The answer must be only the lines below from the one holding "Board meeting minutes" down to the one holding "Multiplatform Journalism", ends included, printed exactly; please omit all pictures.

# # # #

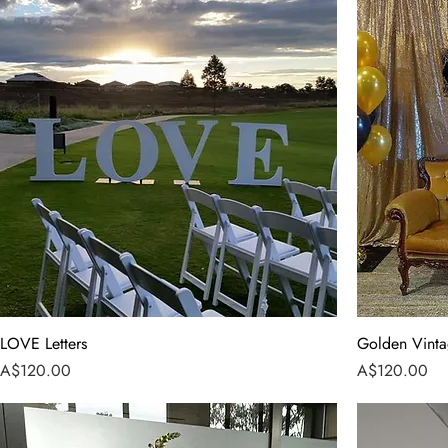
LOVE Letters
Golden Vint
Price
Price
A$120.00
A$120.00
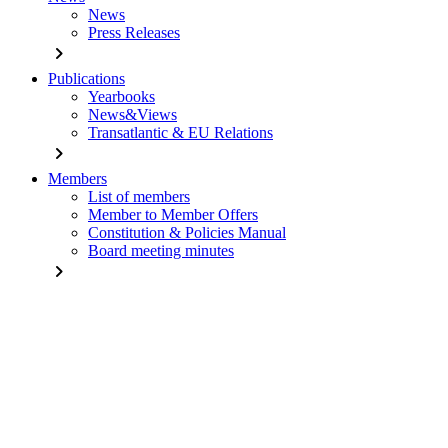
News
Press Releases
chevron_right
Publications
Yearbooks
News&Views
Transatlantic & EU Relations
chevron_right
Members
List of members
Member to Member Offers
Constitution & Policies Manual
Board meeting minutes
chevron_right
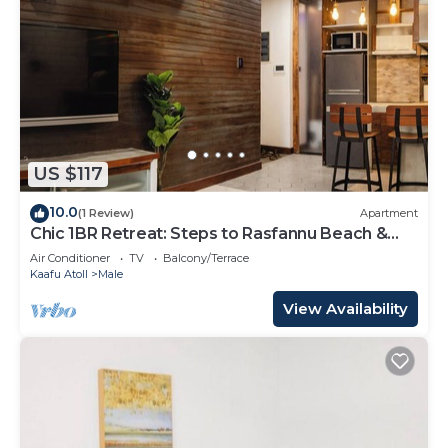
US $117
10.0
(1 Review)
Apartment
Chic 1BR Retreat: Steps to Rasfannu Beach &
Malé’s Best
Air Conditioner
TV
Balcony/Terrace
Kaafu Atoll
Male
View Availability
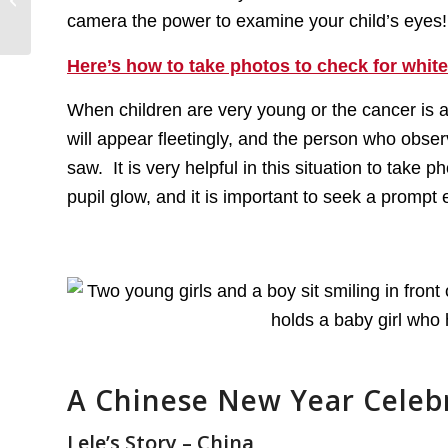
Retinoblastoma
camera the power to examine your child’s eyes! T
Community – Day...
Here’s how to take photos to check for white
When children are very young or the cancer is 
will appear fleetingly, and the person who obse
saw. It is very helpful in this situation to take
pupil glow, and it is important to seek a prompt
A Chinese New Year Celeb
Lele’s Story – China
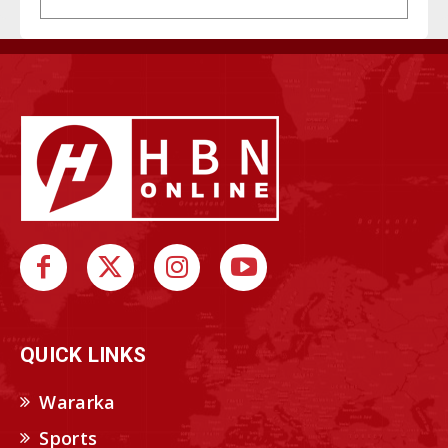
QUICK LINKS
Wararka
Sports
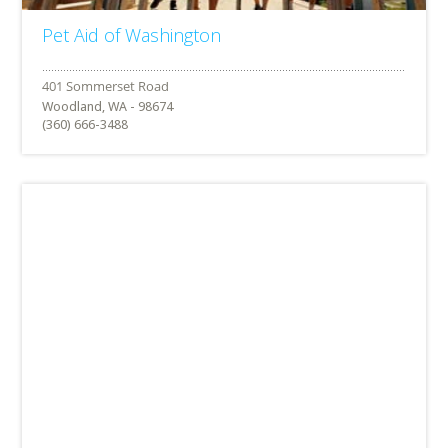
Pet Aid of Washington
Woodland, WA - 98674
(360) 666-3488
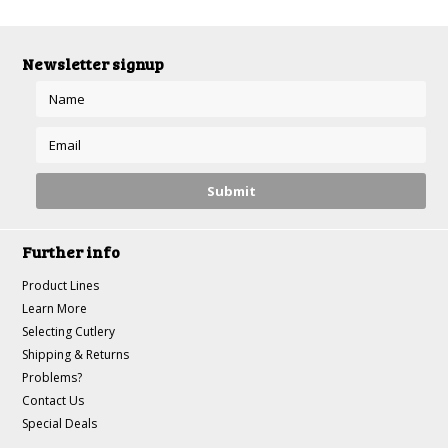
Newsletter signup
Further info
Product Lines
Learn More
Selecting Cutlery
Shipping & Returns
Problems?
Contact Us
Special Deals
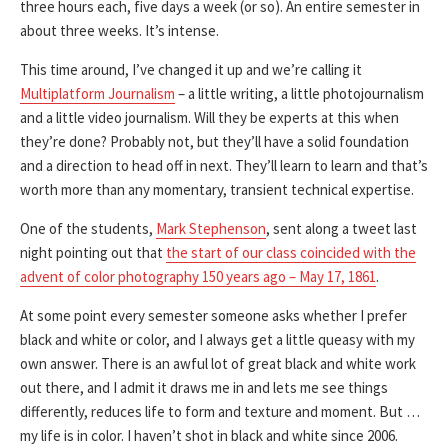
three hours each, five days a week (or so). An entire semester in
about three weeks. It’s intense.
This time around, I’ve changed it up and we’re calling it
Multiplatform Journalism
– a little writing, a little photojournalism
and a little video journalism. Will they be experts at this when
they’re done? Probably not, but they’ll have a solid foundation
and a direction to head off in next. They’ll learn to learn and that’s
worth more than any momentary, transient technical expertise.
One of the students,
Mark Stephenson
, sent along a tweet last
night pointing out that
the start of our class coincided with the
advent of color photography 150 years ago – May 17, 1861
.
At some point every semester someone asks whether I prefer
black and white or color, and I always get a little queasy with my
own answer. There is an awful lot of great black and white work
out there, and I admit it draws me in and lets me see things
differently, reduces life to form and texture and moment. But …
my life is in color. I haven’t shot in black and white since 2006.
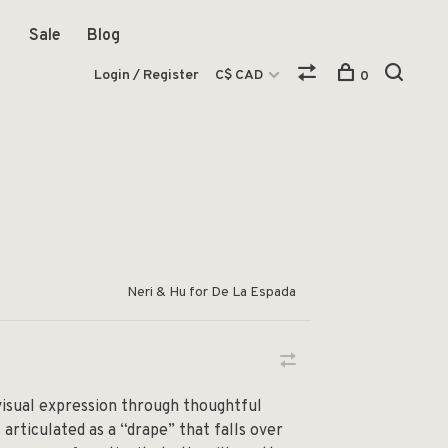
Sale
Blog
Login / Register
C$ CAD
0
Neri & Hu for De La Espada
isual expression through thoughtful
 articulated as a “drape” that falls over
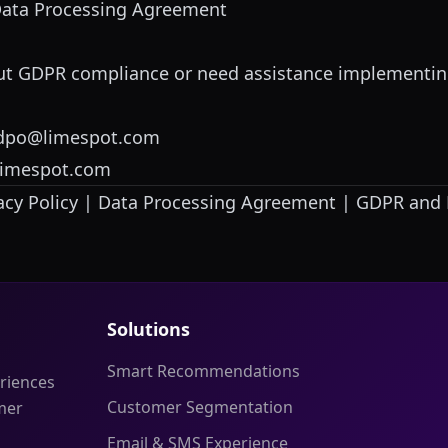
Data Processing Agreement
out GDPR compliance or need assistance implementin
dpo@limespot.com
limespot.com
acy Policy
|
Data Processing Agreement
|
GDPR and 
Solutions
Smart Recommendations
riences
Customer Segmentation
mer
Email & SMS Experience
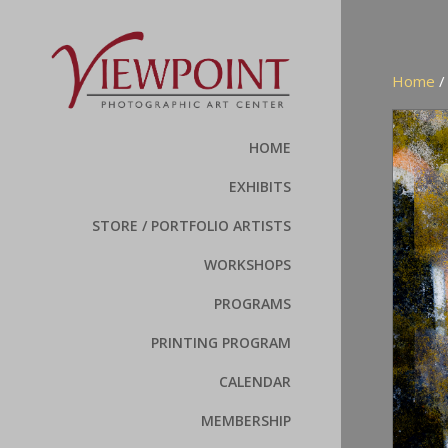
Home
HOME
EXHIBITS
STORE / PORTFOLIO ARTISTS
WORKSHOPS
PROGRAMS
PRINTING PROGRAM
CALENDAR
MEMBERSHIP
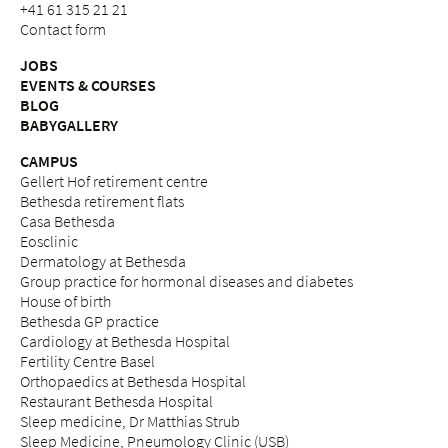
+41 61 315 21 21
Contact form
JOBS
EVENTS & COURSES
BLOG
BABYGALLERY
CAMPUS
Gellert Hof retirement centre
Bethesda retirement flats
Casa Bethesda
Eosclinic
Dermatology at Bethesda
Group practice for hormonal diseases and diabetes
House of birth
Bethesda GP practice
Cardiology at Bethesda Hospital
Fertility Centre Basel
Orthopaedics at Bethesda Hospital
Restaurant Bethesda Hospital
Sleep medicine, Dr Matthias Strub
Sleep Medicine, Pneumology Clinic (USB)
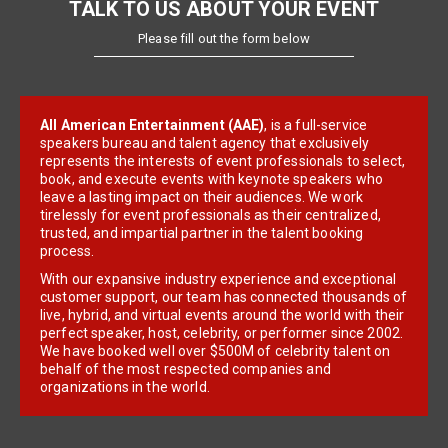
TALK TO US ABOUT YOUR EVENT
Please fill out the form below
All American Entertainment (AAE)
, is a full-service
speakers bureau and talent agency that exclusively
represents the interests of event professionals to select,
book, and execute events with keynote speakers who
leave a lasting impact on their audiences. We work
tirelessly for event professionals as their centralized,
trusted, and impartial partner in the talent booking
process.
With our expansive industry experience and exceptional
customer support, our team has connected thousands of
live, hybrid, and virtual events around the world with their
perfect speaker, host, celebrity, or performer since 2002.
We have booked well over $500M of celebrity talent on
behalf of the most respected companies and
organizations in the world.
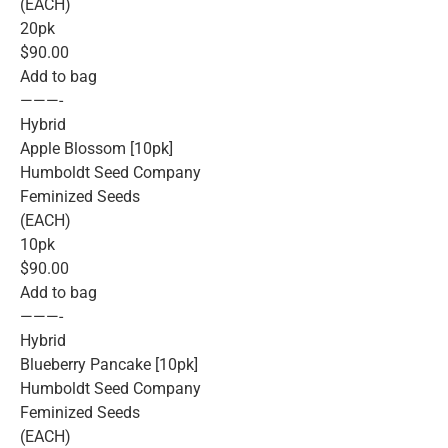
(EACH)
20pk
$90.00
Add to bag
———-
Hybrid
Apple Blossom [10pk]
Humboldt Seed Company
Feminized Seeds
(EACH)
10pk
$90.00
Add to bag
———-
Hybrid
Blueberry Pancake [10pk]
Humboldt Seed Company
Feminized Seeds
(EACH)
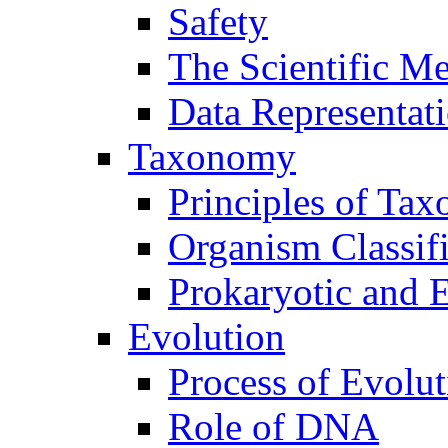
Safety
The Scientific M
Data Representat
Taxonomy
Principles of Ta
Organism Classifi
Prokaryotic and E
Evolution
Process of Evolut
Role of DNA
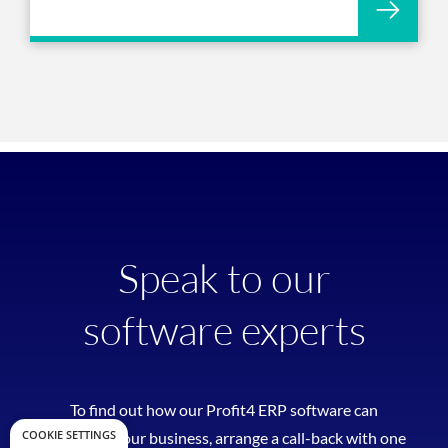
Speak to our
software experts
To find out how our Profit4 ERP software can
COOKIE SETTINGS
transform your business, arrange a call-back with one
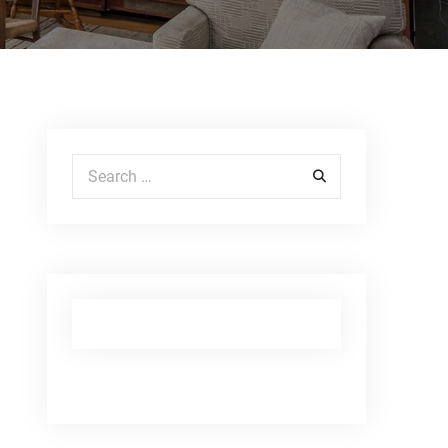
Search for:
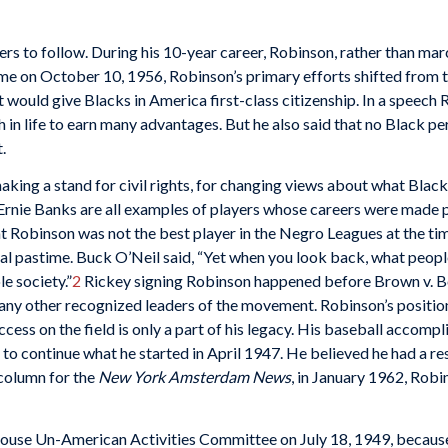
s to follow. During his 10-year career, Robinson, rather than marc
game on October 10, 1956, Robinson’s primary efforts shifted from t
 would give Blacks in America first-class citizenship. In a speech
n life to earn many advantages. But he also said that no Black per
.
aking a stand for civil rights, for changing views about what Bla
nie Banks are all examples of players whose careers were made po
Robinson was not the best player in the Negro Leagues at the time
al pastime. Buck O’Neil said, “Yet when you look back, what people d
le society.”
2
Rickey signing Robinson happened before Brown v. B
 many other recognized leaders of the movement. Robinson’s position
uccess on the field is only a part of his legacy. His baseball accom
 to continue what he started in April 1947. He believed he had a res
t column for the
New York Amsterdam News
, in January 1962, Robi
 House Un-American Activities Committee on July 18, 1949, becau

# # # #

■ **Your solution**:
Board meeting minutes
chevron_right
US $117
10.0
(1 Review)
Apartment
Chic 1BR Retreat: Steps to Rasfannu Beach &
Malé’s Best
Air Conditioner
TV
Balcony/Terrace
Kaafu Atoll
Male
View Availability
Retinoblastoma
camera the power to examine your child’s eyes! T
Community – Day...
Here’s how to take photos to check for white
When children are very young or the cancer is 
will appear fleetingly, and the person who obse
saw. It is very helpful in this situation to take
pupil glow, and it is important to seek a prompt
A Chinese New Year Celeb
Lele’s Story – China
QUICK LINKS
Wararka
Sports
Pet Aid of Washington
Woodland, WA - 98674
(360) 666-3488
Newsletter signup
Further info
Product Lines
Learn More
Selecting Cutlery
Shipping & Returns
Problems?
Contact Us
Special Deals
three hours each, five days a week (or so). An entire semester in
about three weeks. It’s intense.
This time around, I’ve changed it up and we’re calling it
Multiplatform Journalism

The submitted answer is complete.